> [BRIEF]
Type out all the records word for word. Any pictures are to be left out.

> [MATERIAL SUPPLIED]
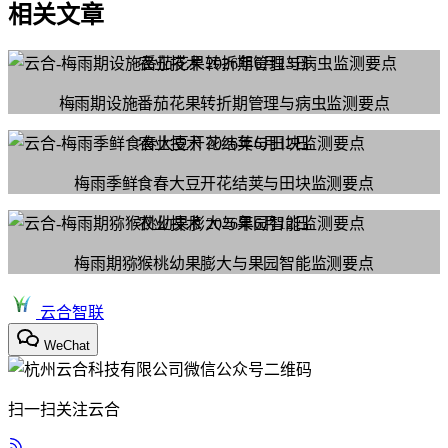
相关文章
农业技术
2026年6月13日
梅雨期设施番茄花果转折期管理与病虫监测要点
农业技术
2026年6月12日
梅雨季鲜食春大豆开花结荚与田块监测要点
农业技术
2026年6月12日
梅雨期猕猴桃幼果膨大与果园智能监测要点
云合智联
WeChat
扫一扫关注云合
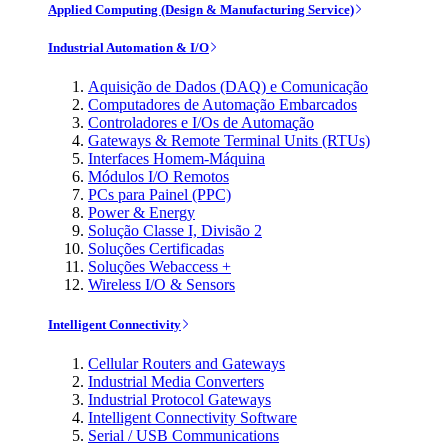
Applied Computing (Design & Manufacturing Service)
Industrial Automation & I/O
Aquisição de Dados (DAQ) e Comunicação
Computadores de Automação Embarcados
Controladores e I/Os de Automação
Gateways & Remote Terminal Units (RTUs)
Interfaces Homem-Máquina
Módulos I/O Remotos
PCs para Painel (PPC)
Power & Energy
Solução Classe I, Divisão 2
Soluções Certificadas
Soluções Webaccess +
Wireless I/O & Sensors
Intelligent Connectivity
Cellular Routers and Gateways
Industrial Media Converters
Industrial Protocol Gateways
Intelligent Connectivity Software
Serial / USB Communications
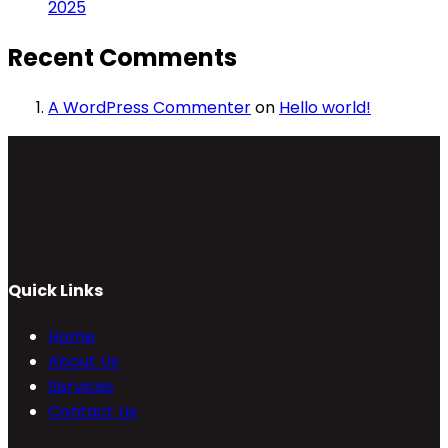
2025
Recent Comments
A WordPress Commenter
on
Hello world!
Quick Links
Home
About Us
Services
Contact Us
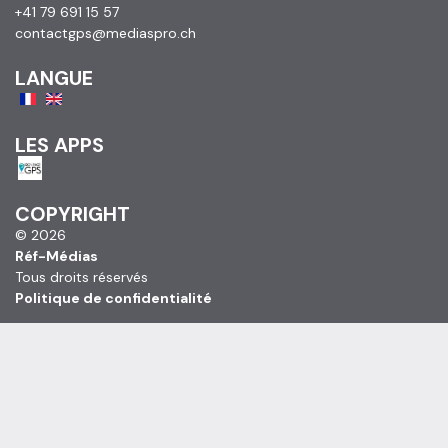
+41 79 691 15 57
contactgps@mediaspro.ch
LANGUE
LES APPS
COPYRIGHT
© 2026
Réf-Médias
Tous droits réservés
Politique de confidentialité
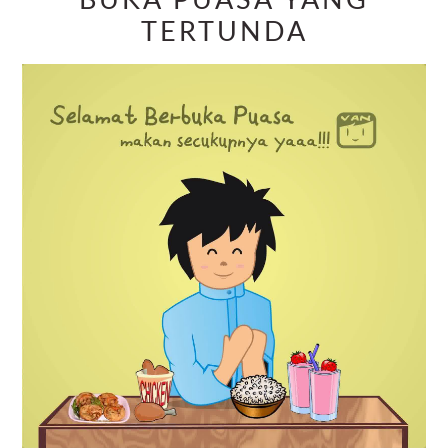
BUKA PUASA YANG
TERTUNDA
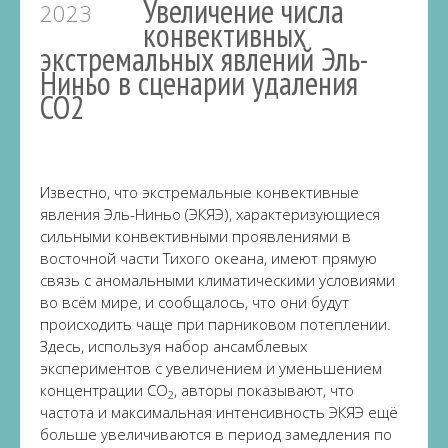
Увеличение числа
2023
конвективных
экстремальных явлений Эль-
Ниньо в сценарии удаления
CO2
Известно, что экстремальные конвективные
явления Эль-Ниньо (ЭКЯЭ), характеризующиеся
сильными конвективными проявлениями в
восточной части Тихого океана, имеют прямую
связь с аномальными климатическими условиями
во всём мире, и сообщалось, что они будут
происходить чаще при парниковом потеплении.
Здесь, используя набор ансамблевых
экспериментов с увеличением и уменьшением
концентрации CO
, авторы показывают, что
2
частота и максимальная интенсивность ЭКЯЭ ещё
больше увеличиваются в период замедления по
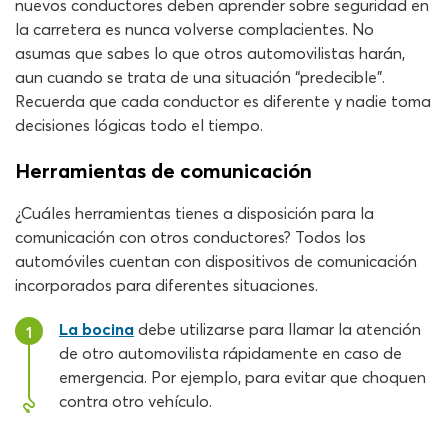
nuevos conductores deben aprender sobre seguridad en
la carretera es nunca volverse complacientes. No
asumas que sabes lo que otros automovilistas harán,
aun cuando se trata de una situación “predecible”.
Recuerda que cada conductor es diferente y nadie toma
decisiones lógicas todo el tiempo.
Herramientas de comunicación
¿Cuáles herramientas tienes a disposición para la
comunicación con otros conductores? Todos los
automóviles cuentan con dispositivos de comunicación
incorporados para diferentes situaciones.
La bocina
debe utilizarse para llamar la atención
1
de otro automovilista rápidamente en caso de
emergencia. Por ejemplo, para evitar que choquen
contra otro vehículo.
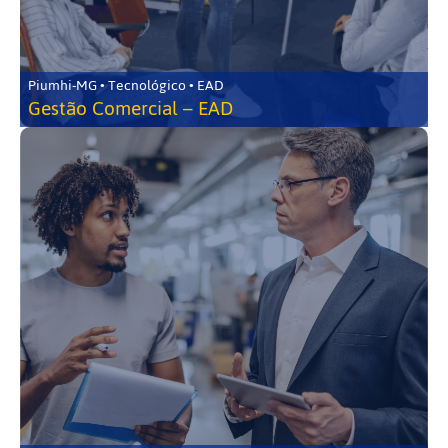
Piumhi-MG • Tecnológico • EAD
Gestão Comercial – EAD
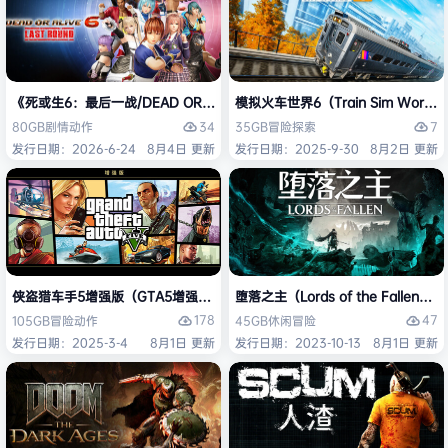
《死或生6：最后一战/DEAD OR ALIVE 6 Last Round》免安装中文版
模拟火车世界6（Train Sim Worl
34
7
80GB
剧情
动作
35GB
冒险
探索
发行日期：2026-6-24
8月4日 更新
发行日期：2025-9-30
8月2日 更新
侠盗猎车手5增强版（GTA5增强版（Grand Theft Auto V Enhanced
堕落之主（Lords of the Fallen
178
47
105GB
冒险
动作
45GB
休闲
冒险
发行日期：2025-3-4
8月1日 更新
发行日期：2023-10-13
8月1日 更新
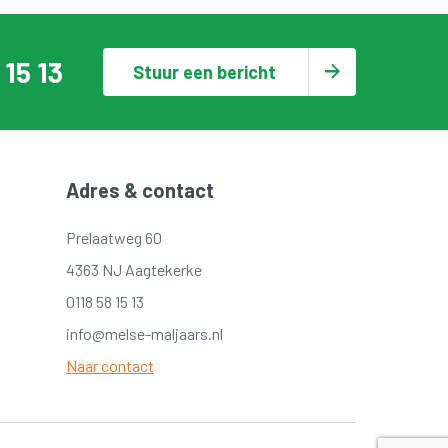
 15 13
Stuur een bericht
Adres & contact
Prelaatweg 60
4363 NJ Aagtekerke
0118 58 15 13
info@melse-maljaars.nl
Naar contact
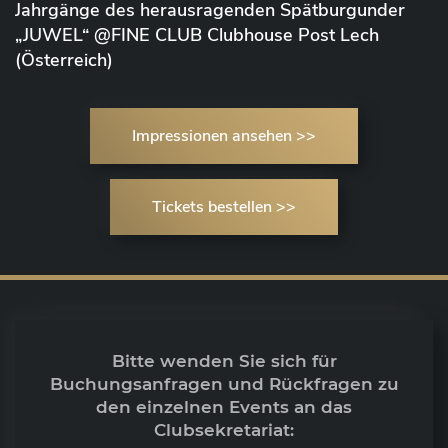
Jahrgänge des herausragenden Spätburgunder
„JUWEL“ @FINE CLUB Clubhouse Post Lech
(Österreich)
Impressionen ansehen >>
Tickets bestellen >>
Bitte wenden Sie sich für
Buchungsanfragen und Rückfragen zu
den einzelnen Events an das
Clubsekretariat:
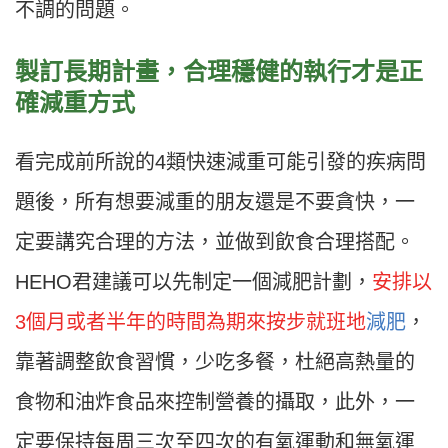
不調的問題。
製訂長期計畫，合理穩健的執行才是正
確減重方式
看完成前所說的4類快速減重可能引發的疾病問
題後，所有想要減重的朋友還是不要貪快，一
定要講究合理的方法，並做到飲食合理搭配。
HEHO君建議可以先制定一個減肥計劃，
安排以
3個月或者半年的時間為期來按步就班地
減肥
，
靠著調整飲食習慣，少吃多餐，杜絕高熱量的
食物和油炸食品來控制營養的攝取，此外，一
定要保持每周三次至四次的有氧運動和無氧運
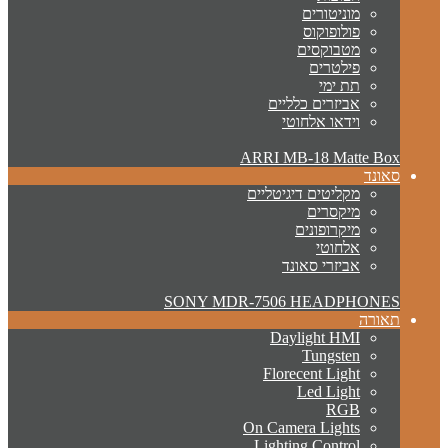
מוניטורים
פולופוקוס
מטבוקסים
פילטרים
תת ימי
אביזרים כלליים
וידאו אלחוטי
ARRI MB-18 Matte Box
סאונד
מקליטים דיגיטליים
מיקסרים
מיקרופונים
אלחוטי
אביזרי סאונד
SONY MDR-7506 HEADPHONES
תאורה
Daylight HMI
Tungsten
Florecent Light
Led Light
RGB
On Camera Lights
Lighting Control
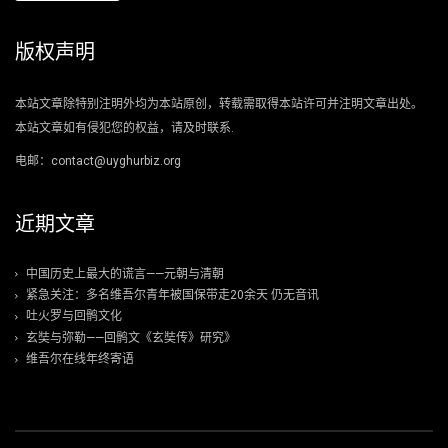
版权声明
本站文章除特别注明外均为本站原创，转载需取得本站许可并注明文章出处。
本站文章如有侵犯您的权益，请及时联系.
电邮：contact@uyghurbiz.org
近期文章
中国历史上最大的谎言——元朝与清朝
紧急关注：多名维吾尔青年被国保带走20余天 仍无音讯
吐火罗与回鹘文化
玄奘与弥勒——回鹘文《玄奘传》研究》
维吾尔在线年终寄语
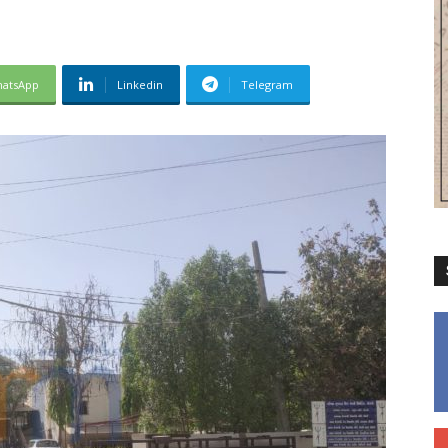
atsApp
Linkedin
Telegram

> [PROBLEM SOLUTION]
相关文章
农业技术
2026年6月13日
梅雨期设施番茄花果转折期管理与病虫监测要点
农业技术
2026年6月12日
梅雨季鲜食春大豆开花结荚与田块监测要点
农业技术
2026年6月12日
梅雨期猕猴桃幼果膨大与果园智能监测要点
云合智联
WeChat
扫一扫关注云合
Applied Computing (Design & Manufacturing Service)
Industrial Automation & I/O
Aquisição de Dados (DAQ) e Comunicação
Computadores de Automação Embarcados
Controladores e I/Os de Automação
Gateways & Remote Terminal Units (RTUs)
Interfaces Homem-Máquina
Módulos I/O Remotos
PCs para Painel (PPC)
Power & Energy
Solução Classe I, Divisão 2
Soluções Certificadas
Soluções Webaccess +
Wireless I/O & Sensors
Intelligent Connectivity
Cellular Routers and Gateways
Industrial Media Converters
Industrial Protocol Gateways
Intelligent Connectivity Software
Serial / USB Communications
2025
Recent Comments
A WordPress Commenter
on
Hello world!
Quick Links
Home
About Us
Services
Contact Us
+41 79 691 15 57
contactgps@mediaspro.ch
LANGUE
LES APPS
COPYRIGHT
© 2026
Réf-Médias
Tous droits réservés
Politique de confidentialité
BUKA PUASA YANG
TERTUNDA
Увеличение числа
2023
конвективных
экстремальных явлений Эль-
Ниньо в сценарии удаления
CO2
Известно, что экстремальные конвективные
явления Эль-Ниньо (ЭКЯЭ), характеризующиеся
сильными конвективными проявлениями в
восточной части Тихого океана, имеют прямую
связь с аномальными климатическими условиями
во всём мире, и сообщалось, что они будут
происходить чаще при парниковом потеплении.
Здесь, используя набор ансамблевых
экспериментов с увеличением и уменьшением
концентрации CO
, авторы показывают, что
2
частота и максимальная интенсивность ЭКЯЭ ещё
больше увеличиваются в период замедления по
nuevos conductores deben aprender sobre seguridad en
la carretera es nunca volverse complacientes. No
asumas que sabes lo que otros automovilistas harán,
aun cuando se trata de una situación “predecible”.
Recuerda que cada conductor es diferente y nadie toma
decisiones lógicas todo el tiempo.
Herramientas de comunicación
¿Cuáles herramientas tienes a disposición para la
comunicación con otros conductores? Todos los
automóviles cuentan con dispositivos de comunicación
incorporados para diferentes situaciones.
La bocina
debe utilizarse para llamar la atención
1
de otro automovilista rápidamente en caso de
emergencia. Por ejemplo, para evitar que choquen
contra otro vehículo.
Piumhi-MG • Tecnológico • EAD
Gestão Comercial – EAD
《死或生6：最后一战/DEAD OR ALIVE 6 Last Round》免安装中文版
模拟火车世界6（Train Sim Worl
34
7
80GB
剧情
动作
35GB
冒险
探索
发行日期：2026-6-24
8月4日 更新
发行日期：2025-9-30
8月2日 更新
侠盗猎车手5增强版（GTA5增强版（Grand Theft Auto V Enhanced
堕落之主（Lords of the Fallen
178
47
105GB
冒险
动作
45GB
休闲
冒险
发行日期：2025-3-4
8月1日 更新
发行日期：2023-10-13
8月1日 更新
 15 13
Stuur een bericht
Adres & contact
Prelaatweg 60
4363 NJ Aagtekerke
0118 58 15 13
info@melse-maljaars.nl
Naar contact
Jahrgänge des herausragenden Spätburgunder
„JUWEL“ @FINE CLUB Clubhouse Post Lech
(Österreich)
Impressionen ansehen >>
Tickets bestellen >>
Bitte wenden Sie sich für
Buchungsanfragen und Rückfragen zu
den einzelnen Events an das
Clubsekretariat:
不調的問題。
製訂長期計畫，合理穩健的執行才是正
確減重方式
看完成前所說的4類快速減重可能引發的疾病問
題後，所有想要減重的朋友還是不要貪快，一
定要講究合理的方法，並做到飲食合理搭配。
HEHO君建議可以先制定一個減肥計劃，
安排以
3個月或者半年的時間為期來按步就班地
減肥
，
靠著調整飲食習慣，少吃多餐，杜絕高熱量的
食物和油炸食品來控制營養的攝取，此外，一
定要保持每周三次至四次的有氧運動和無氧運
מוניטורים
פולופוקוס
מטבוקסים
פילטרים
תת ימי
אביזרים כלליים
וידאו אלחוטי
ARRI MB-18 Matte Box
סאונד
מקליטים דיגיטליים
מיקסרים
מיקרופונים
אלחוטי
אביזרי סאונד
SONY MDR-7506 HEADPHONES
תאורה
Daylight HMI
Tungsten
Florecent Light
Led Light
RGB
On Camera Lights
Lighting Control
版权声明
本站文章除特别注明外均为本站原创，转载需取得本站许可并注明文章出处。
本站文章如有侵犯您的权益，请及时联系.
电邮：contact@uyghurbiz.org
近期文章
中国历史上最大的谎言——元朝与清朝
紧急关注：多名维吾尔青年被国保带走20余天 仍无音讯
吐火罗与回鹘文化
玄奘与弥勒——回鹘文《玄奘传》研究》
维吾尔在线年终寄语
atsApp
Linkedin
Telegram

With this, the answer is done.